If you are a musician, you probably agree that it’s hard to learn without a teacher. You need somebody to tell you when you’re making mistakes and how you can improve. Still, some people seem to just know by instinct. It almost seems like it’s their lack of formal training that makes them so good. Maybe it’s just that they think outside the box, or maybe they have to work harder than anyone else. This week, it’s our goal to list some of the most famous self-taught, i.e. autodidact composers!
Elgar took piano and violin lessons, but his father couldn’t afford to send him to the conservatory to study music and so he never got any additional training. Still, he is one of the most popular British composers of all time. Some of his music includes Salut d’amour and Pomp and Circumstance.
Even though Satie did go to the conservatory for a while, he was kicked out the first time. The second time, he decided to escape and join the military. His teachers described him as the laziest student they had and thought that he had no talent.
Villa-Lobos’ mother didn’t want him to pursue music, which made him leave home early. He traveled around Brazil and learned composition by playing and listening to different kinds of folk music, as well as listening to the sounds of the Amazon. There are even stories of him surviving an encounter with cannibals, but it’s unclear if that really happened.
Anyway, he seemed to pick up a lot during his travels. He claimed that he had learned music from a bird in the jungles of Brazil, not from academies. These sources of inspiration are not hard to imagine when listening to Bachianas Brasileiras, for example.

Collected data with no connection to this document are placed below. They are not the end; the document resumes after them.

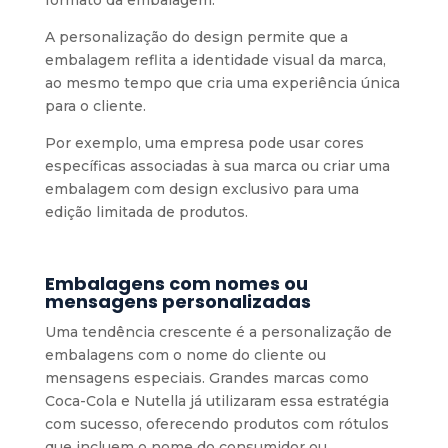
A personalização do design permite que a
embalagem reflita a identidade visual da marca,
ao mesmo tempo que cria uma experiência única
para o cliente.
Por exemplo, uma empresa pode usar cores
específicas associadas à sua marca ou criar uma
embalagem com design exclusivo para uma
edição limitada de produtos.
Embalagens com nomes ou
mensagens personalizadas
Uma tendência crescente é a personalização de
embalagens com o nome do cliente ou
mensagens especiais. Grandes marcas como
Coca-Cola e Nutella já utilizaram essa estratégia
com sucesso, oferecendo produtos com rótulos
que incluem o nome do consumidor ou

The first famous female American composer, Amy Beach, was a true child prodigy. When she was a year old, she could sing 40 different songs. When she was four, she composed music even when she was at her grandfather’s, where there was no piano.

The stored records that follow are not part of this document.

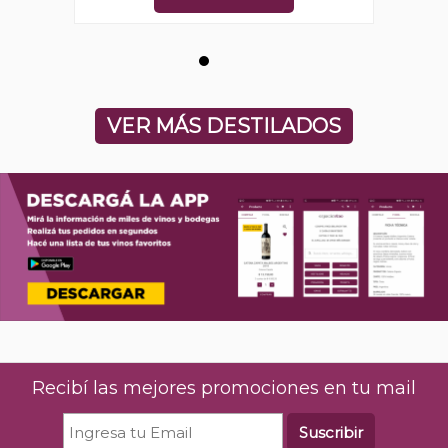
VER MÁS DESTILADOS
Recibí las mejores promociones en tu mail
Suscribir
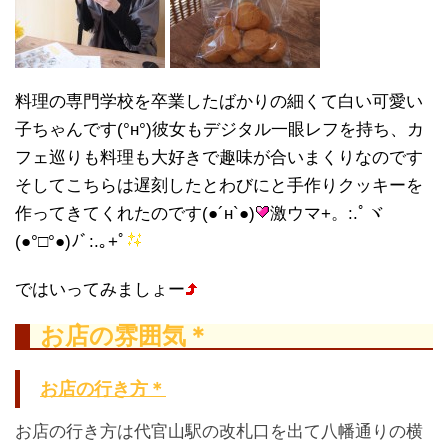
料理の専門学校を卒業したばかりの細くて白い可愛い
子ちゃんです(°н°)彼女もデジタル一眼レフを持ち、カ
フェ巡りも料理も大好きで趣味が合いまくりなのです
そしてこちらは遅刻したとわびにと手作りクッキーを
作ってきてくれたのです(●´н`●)
激ウマ+。:.ﾟヾ
(●°□°●)ﾉﾞ:.｡+ﾟ
ではいってみましょー
お店の雰囲気＊
お店の行き方＊
お店の行き方は代官山駅の改札口を出て八幡通りの横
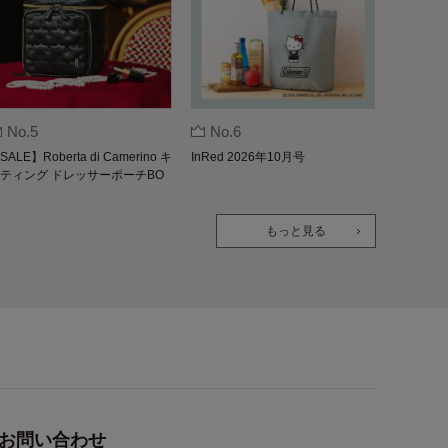
No.5
No.6
SALE】Roberta di Camerino キ
InRed 2026年10月号
ティング ドレッサーポーチBO
K
もっと見る
お問い合わせ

Amy took piano lessons and briefly studied harmony and counterpoint when she was 14. She was an amazing pianist and loved to perform. She learned more about composing by reading books and experimenting. When she was 18, she got married to a man who was 24 years older than her. He didn’t want her to study with a tutor, so that was the end of her training. He also didn’t find it suitable for a lady to perform, so she had to limit her performance to twice a year, and only participate in charity concerts. When her husband died, she made up for it by performing in Europe and teaching the piano.
Schoenberg never got any formal training. He only took some counterpoint lessons thanks to his friend, the composer Alexander von Zemlinsky, who later married his sister. It is likely that his lack of traditional musical education contributed to his experimentation with atonality and 12-tone music. If you don’t know much about the rules, it’s easier to break them!